The excitation of a dispersive wave by this process only transfers power to a fixed wavelength defined by the peak power of each soliton, whereas the continua in F34 and F28 show a continuous blue shift of spectral power. This is achieved through the process of soliton trapping of the dispersive waves [10]. The high intensity red-shifting solitons can cause a modulated refractive index on the leading edge of the dispersive waves. This prevents them from dispersing and, through cross-phase modulation, causes them to blue shift, into regions of lower group velocity and thus they decelerate. Simultaneously, the solitons are red-shifting due to Raman self-scattering, also into regions of lower group velocity (see Fig. 1(b)) and therefore they are also retarded and fall back onto the dispersive radiation [10, 18, 17]. This process can be maintained and the dispersive wave is essentially trapped temporally and continuously blue shifted. This has been observed experimentally in pulse pumped cases [11]. It is important to note that with this process an extensive red-shifted continuum is required to achieve significant blue-shifted spectral power.

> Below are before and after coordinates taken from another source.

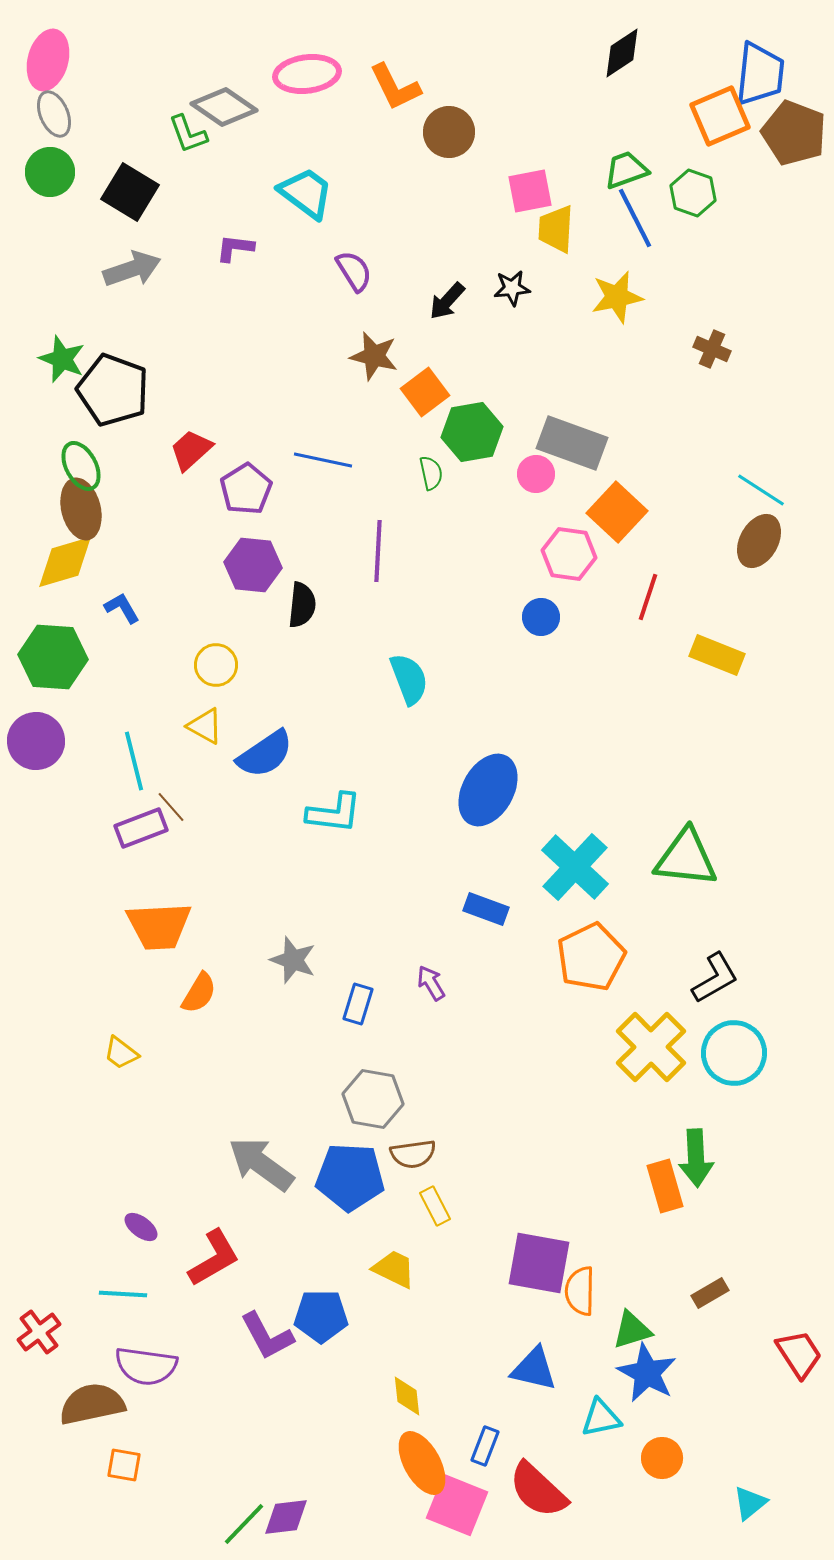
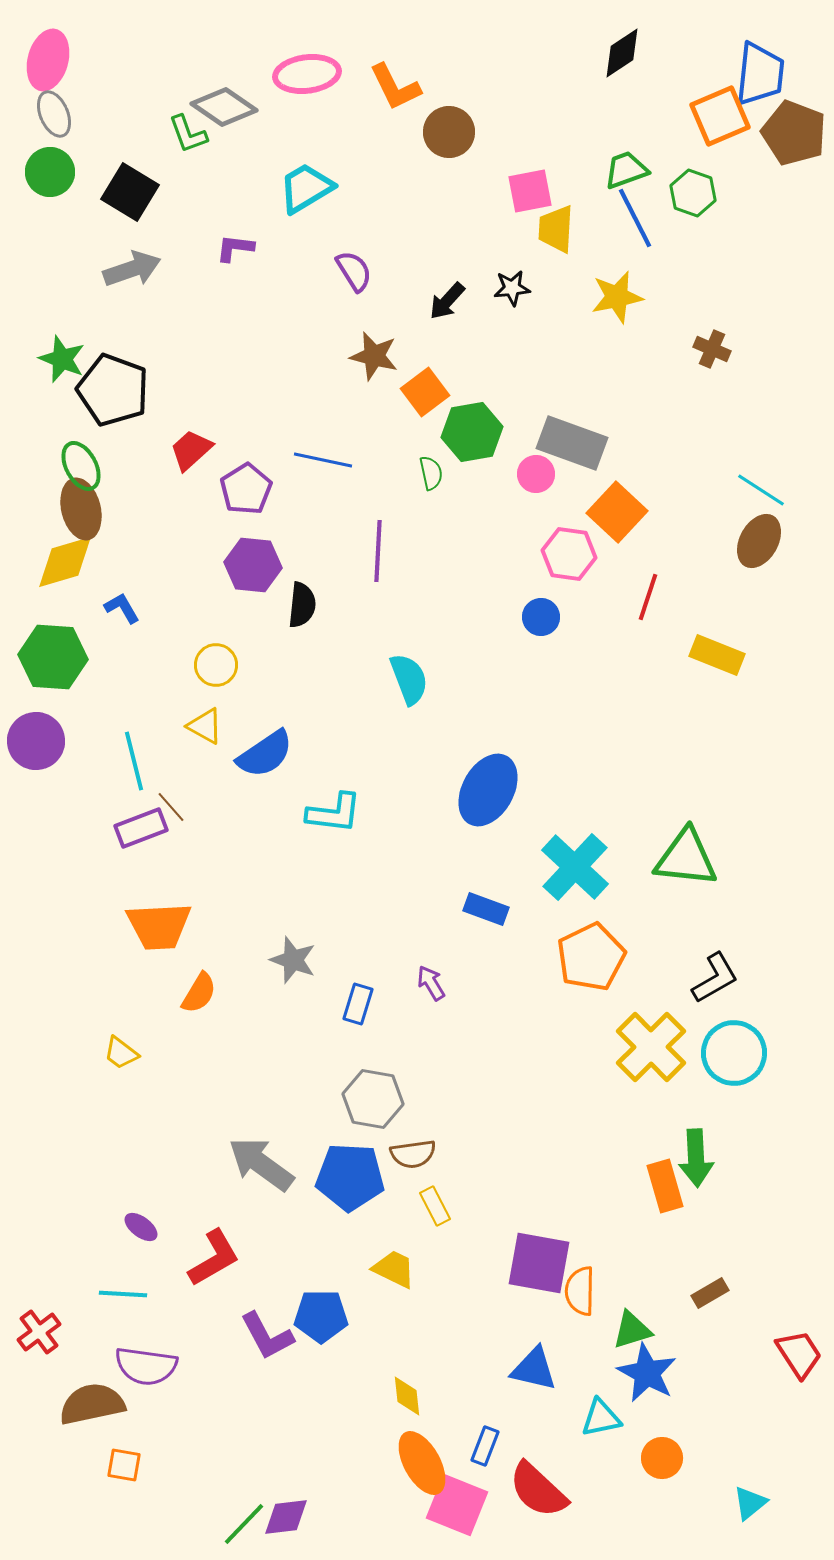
cyan trapezoid at (306, 193): moved 5 px up; rotated 68 degrees counterclockwise
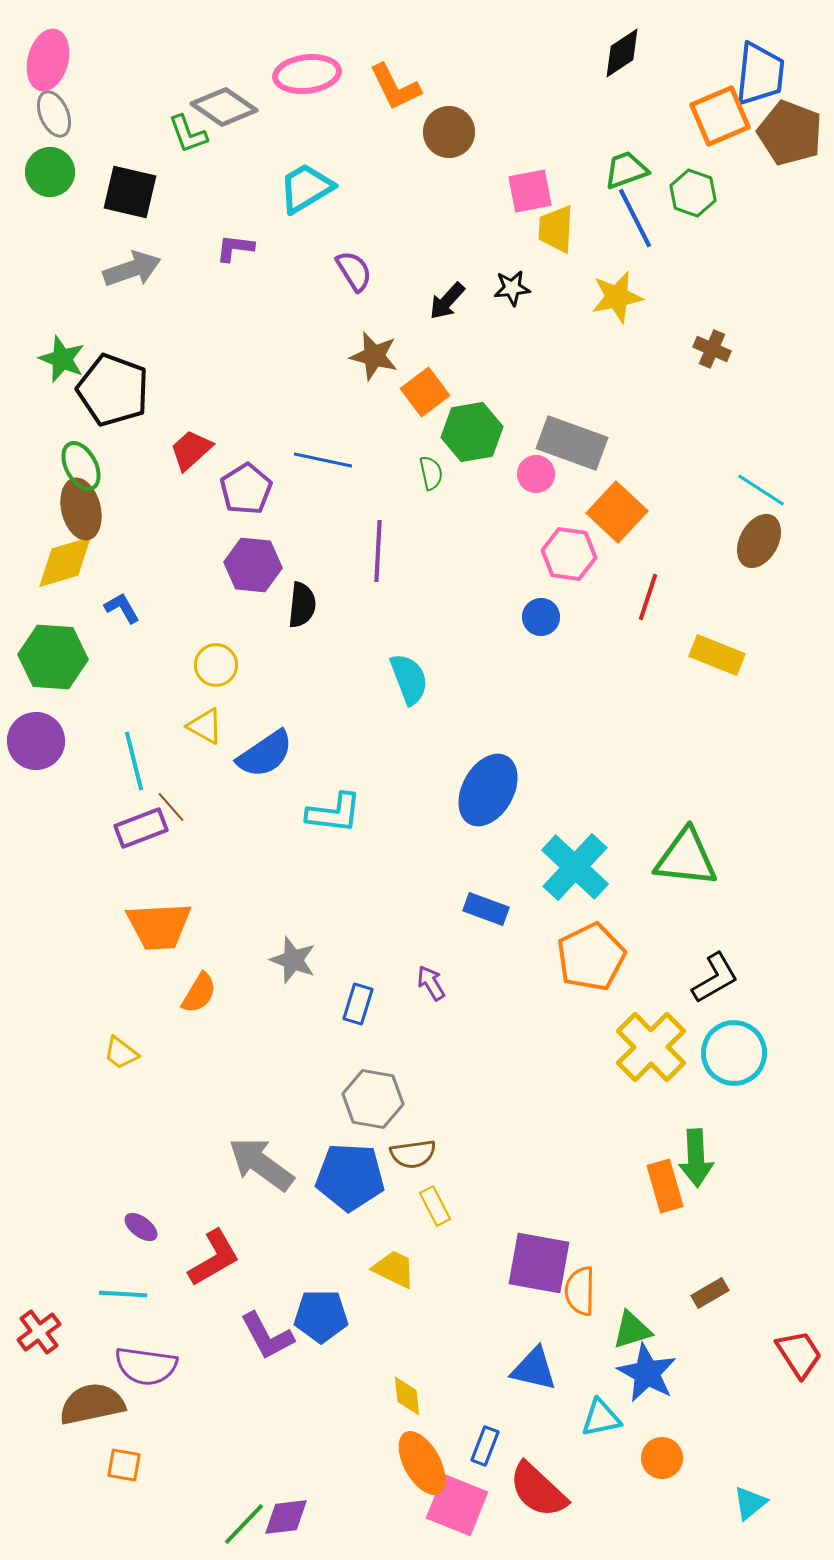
brown pentagon at (794, 133): moved 4 px left
black square at (130, 192): rotated 18 degrees counterclockwise
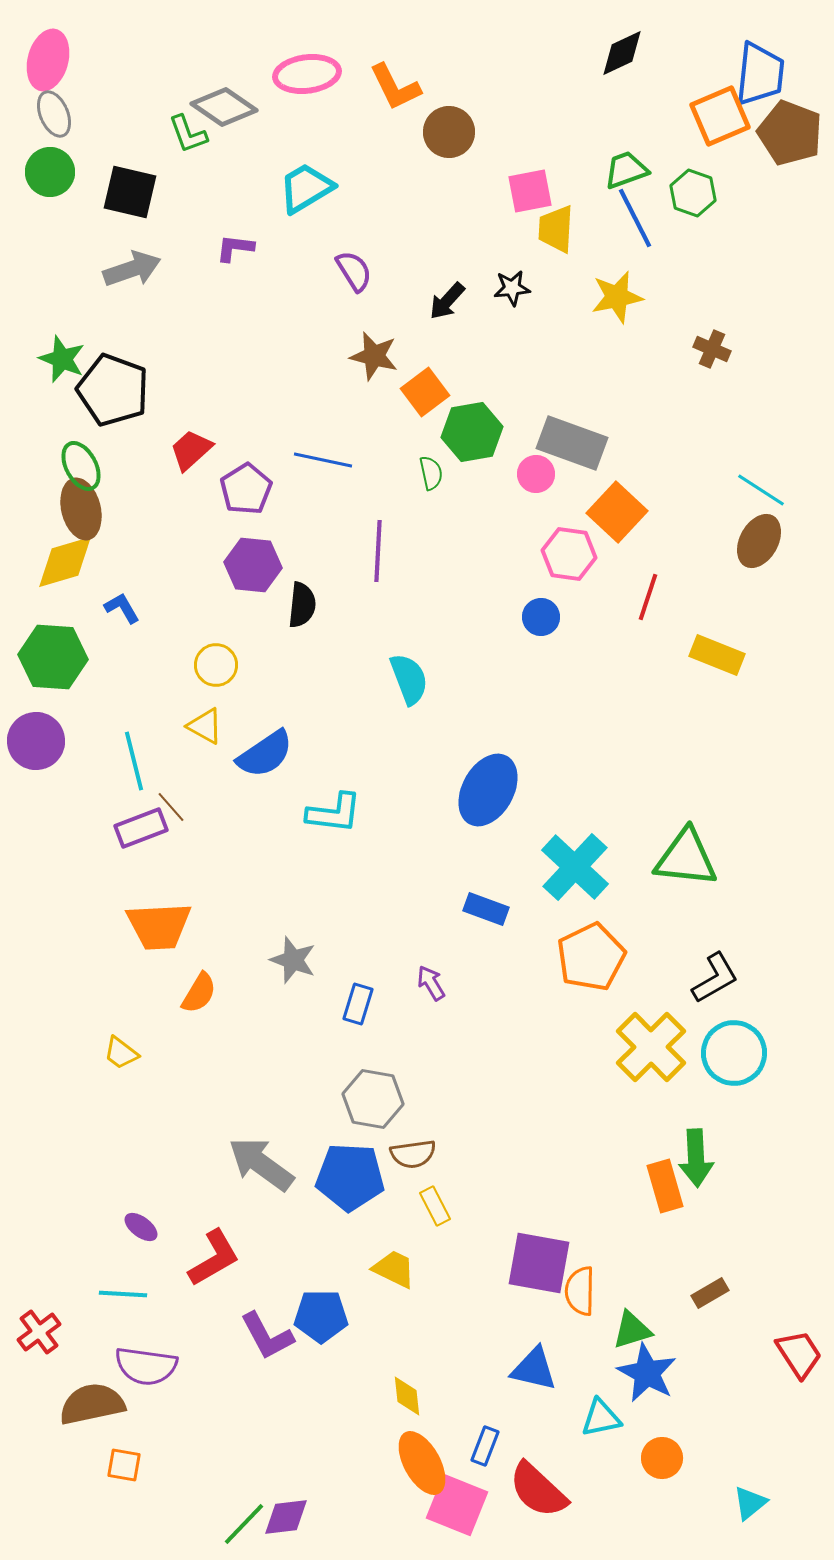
black diamond at (622, 53): rotated 8 degrees clockwise
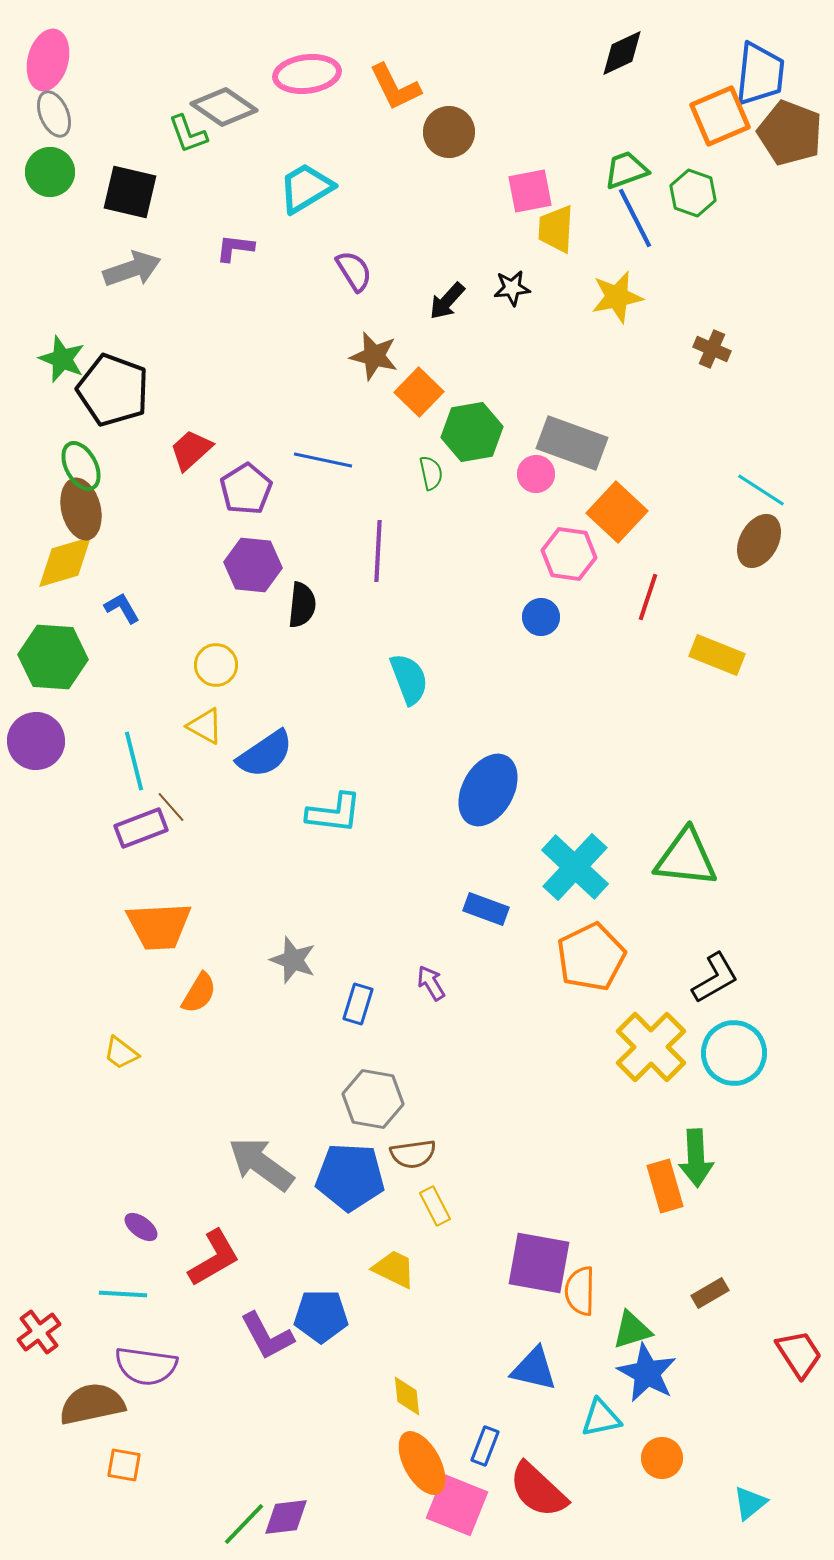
orange square at (425, 392): moved 6 px left; rotated 9 degrees counterclockwise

Figure 4(b) shows the group velocity matching curves between red-shifting solitons and dispersive waves. From this, we can see that the fibers with shorter zero dispersion wavelengths group velocity match solitons to shorter wavelengths and can therefore be expected to lead to further blue shifted radiation. This is evident in Fig. 3, where the blue shifted spectral power in F28 shifts to significantly shorter wavelengths than in F34. There is therefore a compromise between blue shifted spectral power and maximum blue shift. Further insight can be obtained by considering the spectrograms of the optical field as it evolves through the fiber calculated using a windowed Fourier transform of the optical field. In Fig. 5 I use a 1 ps Gaussian window to illustrate the evolution of the continuum in F34. In Fig. 5(a) the field after a short propagation length is shown, where initial intensity modulations and MI sidelobes are beginning to form. In Fig. 5(b) some dispersive waves at shorter wavelengths have been generated from the MI induced solitons, and in Fig. 5(c) the solitons are starting to red-shift due to Raman self-scattering. In Fig. 5(c and d) it is clear that localized dispersive waves are correlated with particular red-shifting solitons [10, 18, 17]. These waves remain temporally and spectrally localized as they propagate and can therefore be termed solitary. The spread in time and frequency of the solitons observed in these spectrograms, and their collisions, can be related to the idea of the soliton gas [19], and is the main qualitative difference between the CW supercontinuum and short-pulse supercontinua where only a few solitons are generated. Despite the experimental demonstration of visible CW supercontinua [14, 15, 16], no experimental diagnostics have been used, to the best of my knowledge, to study single shot dynamics of a continuous wave supercontinuum, such experiments could confirm these results. Additionaly, the dispersive waves could be independently seeded into the experiment from an external source, providing greater control of the temporal dynamics of the blue shifting continuum.

I thank J. R. Taylor, B. A. Cumberland, A. B. Rulkov, S. V. Popov for many useful discussions and suggestions, and the UK Engineering and Physical Sciences Research Council (EPSRC) for financial support.